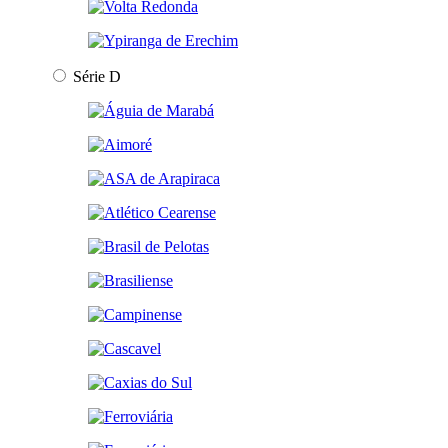
Série D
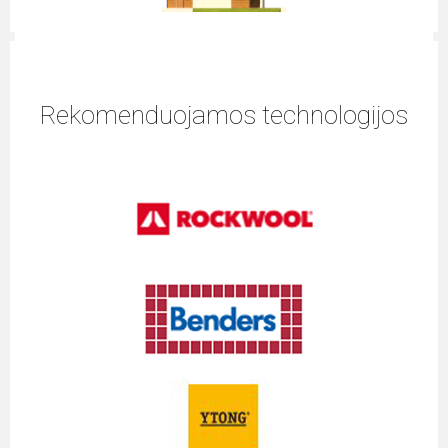
Rekomenduojamos technologijos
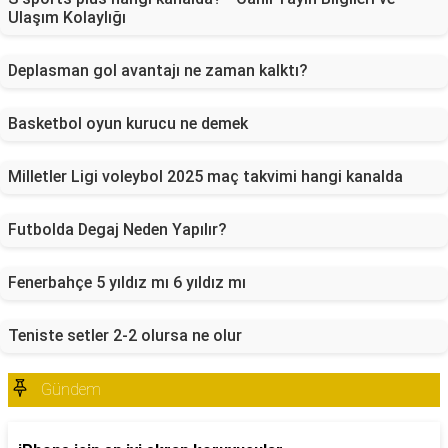
Ulaşım Kolaylığı
Deplasman gol avantajı ne zaman kalktı?
Basketbol oyun kurucu ne demek
Milletler Ligi voleybol 2025 maç takvimi hangi kanalda
Futbolda Degaj Neden Yapılır?
Fenerbahçe 5 yıldız mı 6 yıldız mı
Teniste setler 2-2 olursa ne olur
Gündem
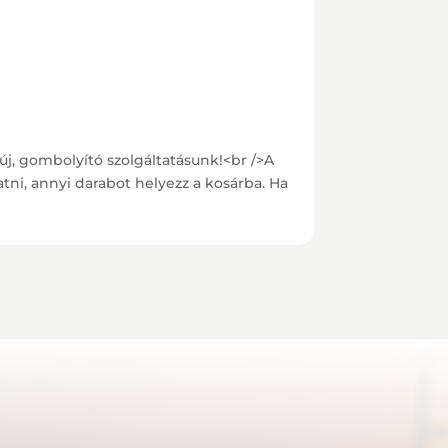
új, gombolyító szolgáltatásunk!<br />A
tni, annyi darabot helyezz a kosárba. Ha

=-=-=

TASK DIRECTIONS: Once the pictures are removed, print all the remaining data exactly as it stands.

EXPECTED ANSWER:
Série D
Rekomenduojamos technologijos
Ulaşım Kolaylığı
Deplasman gol avantajı ne zaman kalktı?
Basketbol oyun kurucu ne demek
Milletler Ligi voleybol 2025 maç takvimi hangi kanalda
Futbolda Degaj Neden Yapılır?
Fenerbahçe 5 yıldız mı 6 yıldız mı
Teniste setler 2-2 olursa ne olur
Gündem
új, gombolyító szolgáltatásunk!<br />A
tni, annyi darabot helyezz a kosárba. Ha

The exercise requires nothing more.